Aldo haussa les épaules :

— Elle aussi… mais d’une autre façon !

Le capitaine Harding réfléchit puis soupira :

— Pourquoi pas, après tout ? Je vous ferai porter cette lettre. Et à propos…

Il plongea la main dans une poche de son uniforme, en tira un petit paquet blanc fait avec un mouchoir plié :

— Tenez ! Je vous les rends ! Ils sont à vous puisque c’est à vous que cette diablesse les a volés…

Sur le linge blanc, les joyaux qui avaient paré Bérénice, Saladin, des sultans ottomans, les amours de Vlad Drakul et les jolies oreilles d’une grande-duchesse laissèrent un rayon de soleil animer leur profondeur verte, plus séduisants que jamais. Morosini, pourtant, repoussa doucement la main qui les lui offrait.

— Non. Ils appartiennent à la tradition juive. Remettez-les au Grand Rabbin de Palestine ! Ils iront rejoindre le Pectoral dont ils étaient le complément…

Harding prit les émeraudes mais ce fut pour les poser sur une petite table :

— Ça, je ne veux pas le savoir. Vous êtes le dernier propriétaire connu, je vous les rends. Libre à vous d’en faire ce que vous voulez, mais ne comptez pas sur moi.
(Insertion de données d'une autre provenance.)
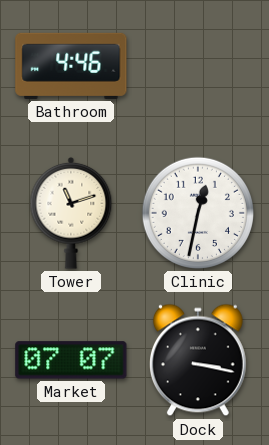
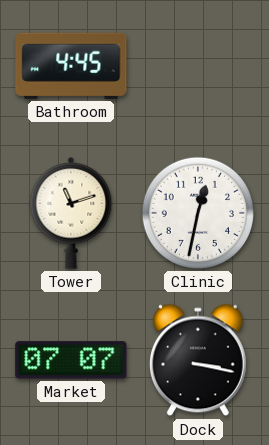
Bathroom: 4:46 -> 4:45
Je suis officier anglais et si vous m’obligez à les reprendre, je les envoie tout droit au British Muséum. En espérant qu’ils y arriveront !… À présent vous êtes libre et je vous souhaite bonne chance.
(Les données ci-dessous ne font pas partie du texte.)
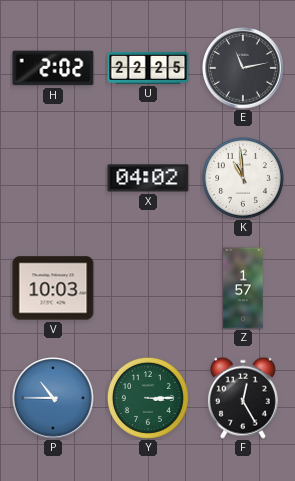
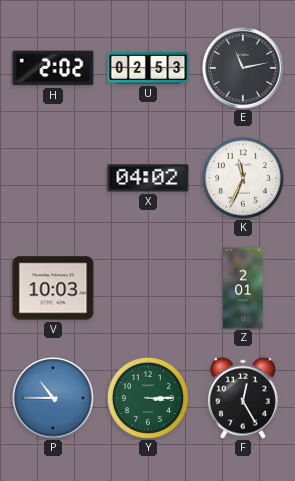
U: 22:25 -> 02:53
K: 10:59 -> 11:34
Z: 1:57 -> 2:01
Il salua réglementairement, alla vers la porte mais s’y arrêta :

— Ah, j’allais oublier 1 Ne vous précipitez pas à la recherche du lieutenant Mac Intyre et de votre ami. Je peux vous prédire qu’ils seront rentrés ce soir : il y a des troubles sérieux dans la région d’Hébron et jusqu’à la mer Morte. Ils vont être refoulés…
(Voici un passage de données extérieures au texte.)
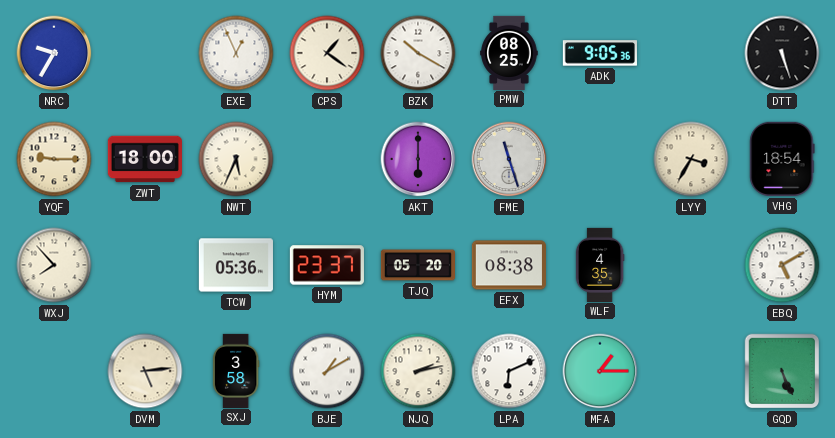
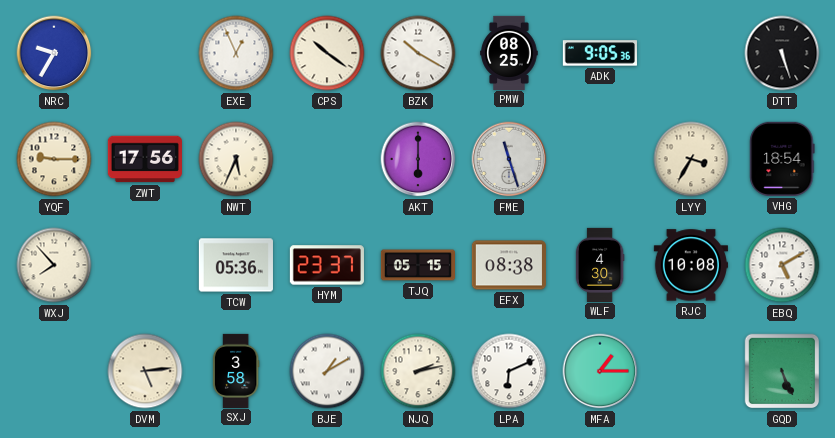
CPS: 1:21 -> 10:21
ZWT: 18:00 -> 17:56
TJQ: 05:20 -> 05:15
WLF: 4:35 -> 4:30
RJC: none -> 10:08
Aldo ne répondit pas. Qu’aurait-il pu dire à cet homme qui avait toujours considéré la disparition de Lisa comme un détail sans importance ? Et, en vérité, le sort s’acharnait contre eux. Il ne manquait plus à leur malheur qu’un nouveau réveil des affrontements qui opposaient périodiquement les Arabes aux Juifs, et l’ensemble aux occupants anglais…

Longtemps, il resta assis, l’œil rivé aux joyaux magnifiques et redoutables dont personne ne lui contestait plus la propriété mais qui lui faisaient horreur. Au point qu’il décida de ne pas les garder un instant de plus qu’il ne fallait.

Cherchant une pochette de soie, il les emballa, choisit dans la garde-robe le costume qu’il allait mettre et fourra le tout dans l’une des poches intérieures. Puis il alla prendre une douche froide, se rasa, s’habilla avec plus de soin encore que de coutume par respect pour celui qu’il allait rencontrer et quitta l’hôtel à pied pour gagner, dans la Vieille Ville, la principale synagogue où il demanda une entrevue avec le Grand Rabbin.